Occorre evidenziare che le due norme citate sono considerate insuscettibili di applicazione analogica dalla giurisprudenza di legittimità e da quella costituzionale (si rimanda, tra le più recenti decisioni sul tema, a Corte Cost. 120/2013), sul presupposto che, nel nostro ordinamento, il diritto di elettorato passivo è la regola, mentre la sua limitazione costituisce un’eccezione. Perché possa aversi una restrizione di tali diritti, dunque, è necessaria una previsione espressa del legislatore.

Nulla afferma la normativa sopra illustrata su un’eventuale incandidabilità del responsabile per la prevenzione della corruzione di una società a controllo pubblico rispetto alla carica di consigliere del comune che controlla la società!

Alla luce della stessa, dunque, risulta che per il responsabile per la prevenzione della corruzione di una società partecipata dal comune non sussista ineleggibilità alla carica di consigliere comunale, poiché questa condizione ostativa è legata alla sola posizione di vertice all’interno dell’amministrazione (intesa come attività amministrativa in senso stretto, come governance, svincolata dall’attività di voice e da quella di controllo).

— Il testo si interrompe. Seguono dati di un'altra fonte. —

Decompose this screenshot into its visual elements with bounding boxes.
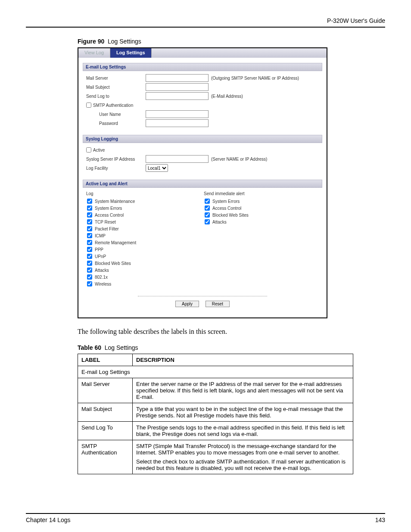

Si deve ritenere, altresì, che non sussiste incompatibilità tra le cariche di cui trattasi, per i medesimi motivi succitati: il conflitto di interesse che il legislatore mira ad eliminare, attraverso le norme del Tuel e della Legge Severino, è quello tra componente dell’organo di indirizzo politico del comune e manager della società a partecipazione pubblica.

Tale conflitto di interesse non appare, invece, sussistere nell’ipotesi in cui il componente di un organo di controllo (il responsabile per la prevenzione della corruzione), quindi non dirigenziale, assuma l’incarico elettivo di consigliere comunale.